Being published simultaneously to the innovative panel “United Nations Negotiations for the Future of Marine Biodiversity. A Conversation among Academics and Practitioners on the BBNJ Negotiations” at this year´s Earth System Governance conference, it aims to highlight innovative ways to stimulate discussion and engagement and to contribute to an inter- and transdisciplinary dialogue on the BBNJ negotiations. This dashboard supports the panel which brings together researchers and practitioners by providing new data and analyses.
Thus, we invite scholars and national delegates, as well as representatives of intergovernmental- and non-governmental organizations and everyone else to explore the dashboard and in this way stay informed about the BBNJ process.

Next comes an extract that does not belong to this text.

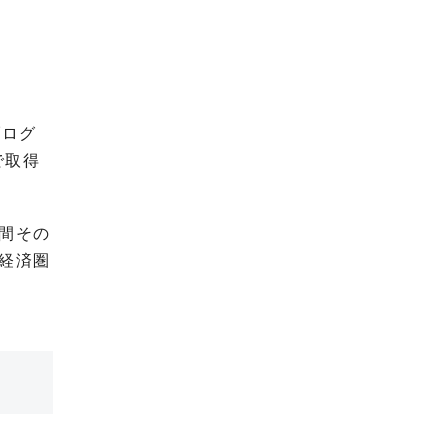
ブログ
で取得
間その
経済圏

The MARIPOLDATA approach – a new methodology to analyze negotiation data
Marine biodiversity data and research play a central role in negotiating and implementing the treaty and delegates continuously emphasize the importance of science-based decisions making. But the capacities to conduct marine scientific research, and develop and use data infrastructures are unequally distributed. There are also significant disbalances in the intensity of scientific collaboration among countries as well as primary research topics (Tolochko & Vadrot, 2021). Despite broad recognition of these disbalances, the political aspects of marine biodiversity research remain understudied.
The central objective of MARIPOLDATA is to overcome these shortcomings by developing and applying a new methodology for the analysis of science-policy interrelations. To research the science-policy interrelations, the MARIPOLDATA team has applied a set of qualitative and quantitative methods to collect data within the BBNJ negotiations as well as online in the Web of Science database.
The research team notes that the collection of ethnographic data at international negotiations and its subsequent management and publication has posed a challenge to researchers in the past. Concerning ethnographic data, it has been particularly challenging to make such data publicly accessible and understandable beyond the researcher that collected it. This dashboard was developed as an answer to these challenges. By making ethnographic data from the negotiations and bibliometric data from the web of science publicly accessible, the research team moves forward on this central objective of the project to understand science-policy interrelations and identify new forms of power in global environmental politics as well as develop the methodologies to do so.